Sí se puede, sin Iglesias

16.03.2016 | 04:15

Lo escribo con tristeza pero lo digo sin rubor y con el enfado de quien se siente defraudado. No era esto lo que esperábamos quienes vimos en el 15M una luz de esperanza para la política española y quienes saludamos alborozados la formación de los círculos de Podemos. La verdad es que esperaba más de un brillante estudiante y profesor universitario como Pablo Iglesias al frente de la formación. De la misma manera que confío en que muchos de los dirigentes sensatos de la formación le den la espalda en los próximos meses.

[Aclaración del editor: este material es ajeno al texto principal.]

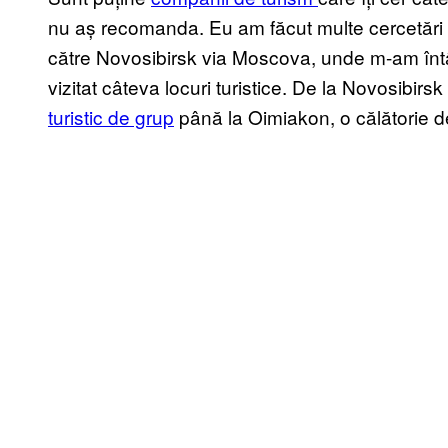
nu aș recomanda. Eu am făcut multe cercetări p
către Novosibirsk via Moscova, unde m-am întâl
vizitat câteva locuri turistice. De la Novosibir
turistic de grup
până la Oimiakon, o călătorie de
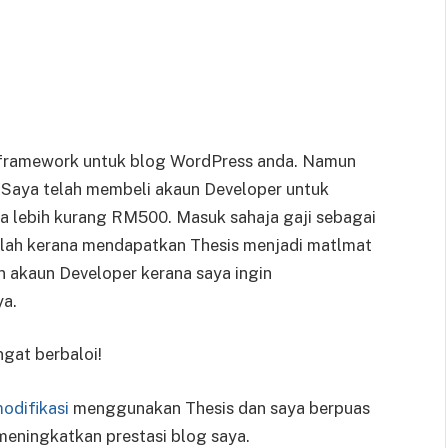
nis framework untuk blog WordPress anda. Namun
. Saya telah membeli akaun Developer untuk
a lebih kurang RM500. Masuk sahaja gaji sebagai
adalah kerana mendapatkan Thesis menjadi matlmat
 akaun Developer kerana saya ingin
ya.
gat berbaloi!
odifikasi
menggunakan Thesis dan saya berpuas
 meningkatkan prestasi blog saya.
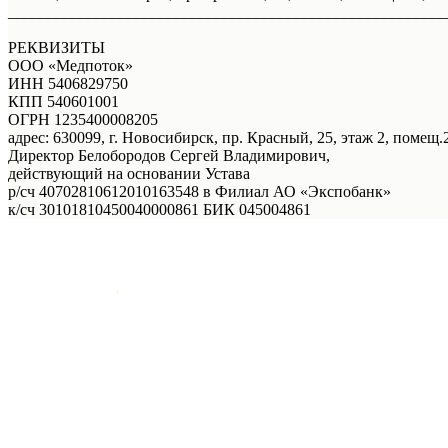
_______________________________________________________
РЕКВИЗИТЫ
ООО «Медпоток»
ИНН 5406829750
КПП 540601001
ОГРН 1235400008205
адрес: 630099, г. Новосибирск, пр. Красный, 25, этаж 2, помещ.2
Директор Белобородов Сергей Владимирович,
действующий на основании Устава
р/сч 40702810612010163548 в Филиал АО «Экспобанк»
к/сч 30101810450040000861 БИК 045004861
Услуги
Правовая информация
Акции
Врачи
О нас
Онлайн - запись
Онлайн - запись
+7 (383) 39-00-168
Телефон
Отзывы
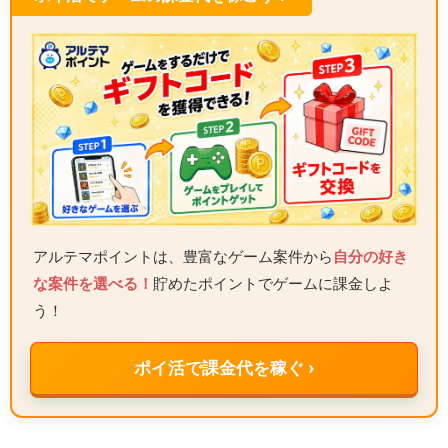
アルテマポイントは、豊富なゲーム案件から
自分の好き
な案件を選べる！
貯めたポイントでゲームに課金しよ
う！
ポイ活で課金代を稼ぐ ›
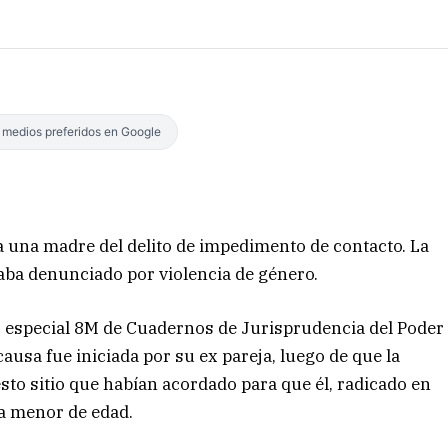
s medios preferidos en Google
a una madre del delito de impedimento de contacto. La
aba denunciado por violencia de género.
ier especial 8M de Cuadernos de Jurisprudencia del Poder
 causa fue iniciada por su ex pareja, luego de que la
sto sitio que habían acordado para que él, radicado en
la menor de edad.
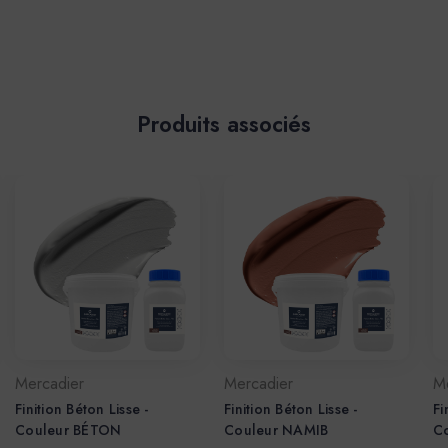
Produits associés
Mercadier
Mercadier
M
Finition Béton Lisse -
Finition Béton Lisse -
Fi
Couleur BÉTON
Couleur NAMIB
C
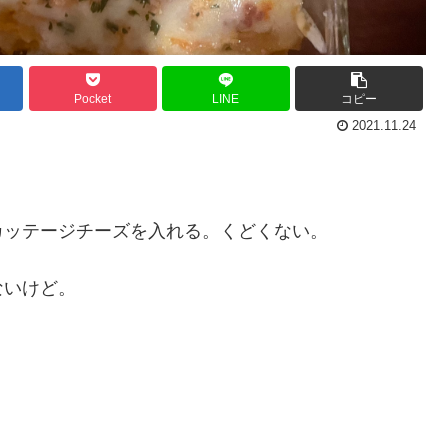
Pocket
LINE
コピー
2021.11.24
カッテージチーズを入れる。くどくない。
ないけど。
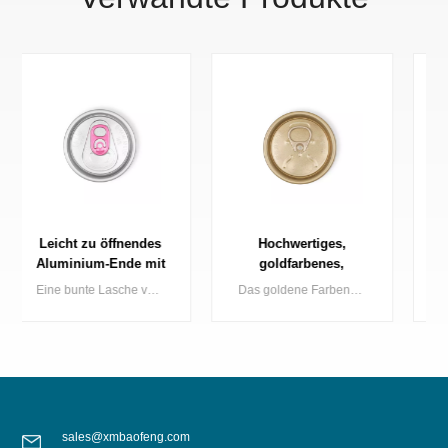
Hochwertiges,
Leicht zu öffnender
goldfarbenes,
Dosenverschluss
einfaches offenes
200DIA B64 für
Das goldene Farbende lässt Ihre Getränkedose im Regal glänzen. Baofeng bietet eine vollständige Serie von goldenen Dosenenden an, darunter hellgolden und dunkelgolden.
Getränkedosendeckel aus schwarz beschichtetem Aluminium mit 200 mm Durchmesser und leicht zu öffnenden Enden – zum Fabrikpreis
Ende für
zweiteilige
Getränkeverpackungen
Getränkedosen,
schwarz, SOT
sales@xmbaofeng.com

Confiaba en que la marea de jóvenes profesores universitarios aportara sinceridad y nivel a la vida parlamentaria y la alejara del ramplón discurso displicente en que la había sumido una legislatura presidida por la desidia y el desprecio al contrario que ha marcado Mariano Rajoy€ pero me equivocaba. A Iglesias le sobra soberbia por todas partes y le faltan argumentos y un discurso coherente. Quien fuera brillante tertuliano de La Sexta y supiera evitar las interrupciones constantes y el vocerío televisivo, se desplaza peligrosamente al espectáculo vocinglero de Telecinco y, aunque se diga alumno de Antonio Gramsci o de Julio Anguita, su discurso parlamentario acaba recordando al de Ciccolina, dispuesto como está a ser él el discurso.

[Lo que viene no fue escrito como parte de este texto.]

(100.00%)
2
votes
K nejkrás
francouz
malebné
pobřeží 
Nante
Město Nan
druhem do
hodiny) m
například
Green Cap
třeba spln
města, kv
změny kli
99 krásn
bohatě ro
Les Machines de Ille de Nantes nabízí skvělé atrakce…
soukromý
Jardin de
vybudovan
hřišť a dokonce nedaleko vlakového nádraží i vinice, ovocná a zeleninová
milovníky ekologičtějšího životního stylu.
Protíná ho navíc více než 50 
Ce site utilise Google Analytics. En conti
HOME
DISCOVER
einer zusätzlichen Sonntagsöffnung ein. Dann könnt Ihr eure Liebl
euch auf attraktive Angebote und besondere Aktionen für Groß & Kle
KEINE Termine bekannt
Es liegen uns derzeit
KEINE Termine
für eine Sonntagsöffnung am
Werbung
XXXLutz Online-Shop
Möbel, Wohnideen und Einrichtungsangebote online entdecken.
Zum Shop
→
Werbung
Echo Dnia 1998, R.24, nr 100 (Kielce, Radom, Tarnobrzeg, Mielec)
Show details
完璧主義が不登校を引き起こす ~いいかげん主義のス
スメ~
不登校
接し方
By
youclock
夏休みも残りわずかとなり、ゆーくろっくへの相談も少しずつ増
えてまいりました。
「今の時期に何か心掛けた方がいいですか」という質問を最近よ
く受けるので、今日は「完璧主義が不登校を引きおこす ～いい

Con mimbres como los que exhibió Podemos en el frustrado debate de investidura, mal se puede hacer una política en favor de la gente, como esperábamos sus votantes y simpatizantes. Harían bien Carolina Bescansa, Íñigo Errejón y los demás compañeros en recomendarle a Iglesias que cambie el Congreso por los platós de Gran Hermano, La isla de los monstruos o Sálvame de lo que sea en donde su histrionismo y autosuficiencia podrían desplegar todo su argumentario.

Soñábamos con una defensa de los parados, de los jóvenes emigrados a su pesar, de los jubilados afectados por los copagos y los dependientes abandonados a su suerte y el esfuerzo de sus familias. Esperábamos que se evitara que los recursos públicos se emplearan en favor de banqueros y especuladores, de las mordidas de nacionalistas catalanes y de esa, aparentemente anecdótica, multitud de cargos del PP que se financiaban con obras públicas y contratas o se pusiera coto a la forma en que dirigentes del PSOE administraron Andalucía como si fuera su cortijo.

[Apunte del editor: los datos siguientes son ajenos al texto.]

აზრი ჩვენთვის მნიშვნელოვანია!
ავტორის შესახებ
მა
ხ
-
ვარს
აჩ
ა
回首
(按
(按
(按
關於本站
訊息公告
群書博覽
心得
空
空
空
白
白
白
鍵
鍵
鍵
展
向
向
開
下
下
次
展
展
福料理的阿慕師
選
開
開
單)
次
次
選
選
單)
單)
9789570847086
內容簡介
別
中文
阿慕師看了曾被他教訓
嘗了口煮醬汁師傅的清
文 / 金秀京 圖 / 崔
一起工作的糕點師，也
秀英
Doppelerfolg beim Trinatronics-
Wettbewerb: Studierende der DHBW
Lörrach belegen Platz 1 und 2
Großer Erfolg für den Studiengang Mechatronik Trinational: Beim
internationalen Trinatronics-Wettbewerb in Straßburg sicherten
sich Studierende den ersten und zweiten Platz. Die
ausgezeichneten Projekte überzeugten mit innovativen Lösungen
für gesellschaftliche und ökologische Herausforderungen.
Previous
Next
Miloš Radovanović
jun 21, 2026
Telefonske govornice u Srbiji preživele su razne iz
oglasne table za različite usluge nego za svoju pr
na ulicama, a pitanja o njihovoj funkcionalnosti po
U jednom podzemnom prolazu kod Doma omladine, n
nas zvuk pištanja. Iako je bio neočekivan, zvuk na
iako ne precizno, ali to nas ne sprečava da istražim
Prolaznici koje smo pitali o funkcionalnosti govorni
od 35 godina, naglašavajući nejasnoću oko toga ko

Lo que necesitamos no son numeritos ni insultos cruzados. No basta declararse de izquierdas y ponerse del lado de quienes, tras un juicio con todas las garantías procesales, cumplen condena por terrorismo olvidando a sus víctimas porque eso pueda parecer más de izquierdas. El Congreso de los Diputados puede prescindir de Iglesias porque, lo que él llama la gente, no podemos permitirnos un solo diputado que represente tan solo a su ego. Confiemos en que los círculos de Podemos puedan amortizarlo en las próximas elecciones y recuperar la ilusión de una formación que luche por los más desfavorecidos y por la superación de la brecha social que provocaron cuatro años de administración de Rajoy.